China’s middle class is getting riled up by American tariffs and moves against ZTE. They are increasingly passionate about a government move to invest in its technological independence from the U.S.

The veteran semiconductor analyst said that President Trump needs to take a page from President Reagan’s playbook and significantly increase federal investment in U.S. technology. “The DARPA [ERI] program is good, but we need something that’s 10 or even 100 times that size,” said Jones.

Reagan invested in big tech programs like the B-1 bomber, Star Wars missile defenses, and the global positioning system. They reinforced a position of technological superiority of the U.S. over the former Soviet Union.

Today, China is outspending the U.S. It is ramping programs worth hundreds of billions of dollars in areas such as AI and semiconductors and other projects under its Made in China 2025 initiative.

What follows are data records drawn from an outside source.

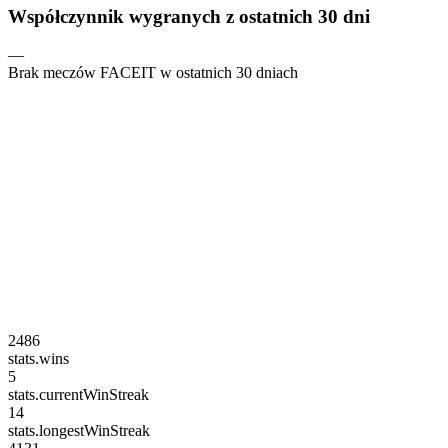
Współczynnik wygranych z ostatnich 30 dni
—
Brak meczów FACEIT w ostatnich 30 dniach
2486
stats.wins
5
stats.currentWinStreak
14
stats.longestWinStreak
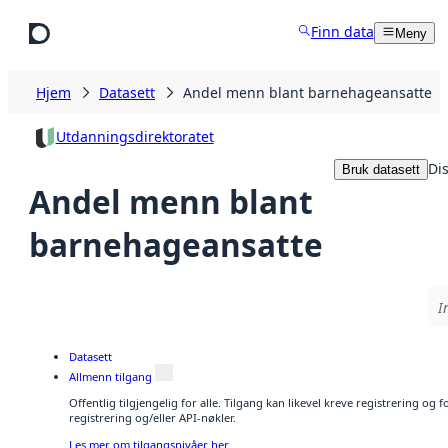
Hopp til hovedinnhold
Finn data
Meny
Hjem
Datasett
Andel menn blant barnehageansatte
Utdanningsdirektoratet
Di
Bruk datasett
Andel menn blant
barnehageansatte
I
Datasett
Allmenn tilgang
Offentlig tilgjengelig for alle. Tilgang kan likevel kreve registrering o
registrering og/eller API-nøkler.
Les mer om tilgangsnivåer her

The spending in chips alone is breathtaking. China’s largest foundry, SMIC, is expected to get $10 billion to ramp up 14-, 10- and 7-nm nodes in new fabs that could kick out 70,000 wafers/month by late 2021.

Like many China initiatives, it’s not clear if the bold bet on SMIC will succeed. The foundry apparently has not yet been able to produce a FinFET process, although it struck a deal in 2015 to develop a 14-nm node with help from imec and Qualcomm.

Now, SMIC reportedly will rely on Taiwan’s UMC for 14-nm technology and its follow-ons. Market success is another hurdle given that TSMC is already seeing a steep decline in its 10-nm sales, noted Jones.

SMIC is one of China’s largest semiconductor gambits, but it has several others. Huada Semiconductor, a maker of chips for smart cards, could get $7 to $14 billion as part of a plan to bring up 28-nm processes with new local partners and management, said Jones.

Shanghai Jita Semiconductor, a subsidiary of Huada and China Electronics Corp., announced plans to build 200-mm and 300-mm fabs for analog and power semiconductors in Shanghai in a deal worth a total of $5.18 billion, according to a September report from the U.S. SEMI trade group.

Meanwhile, Huali is expanding in Shanghai, Grace is building a new fab in Wuxi, and Yangtze Memory announced in August bold plans to take significant market share in NAND flash.

The China investments come at a bad time for the American semiconductor industry.

Intel, the largest semiconductor firm in the U.S., is struggling to produce 10-nm chips. GlobalFoundries recently decided to halt plans for 7-nm chips, and one of its more promising investments is in FD-SOI technology, which it is ramping up in Germany and China.

President Reagan used big U.S. investments to get an edge over the Soviet Union, which was said to have nearly bankrupted itself trying to keep up. The situation is very different with a well-heeled and still growing China.

Rather than alienate the China government and its people, the U.S. should adopt a more collaborative approach, suggested Jones. He advocated an approach of working with China while also ratcheting up federal technology investment.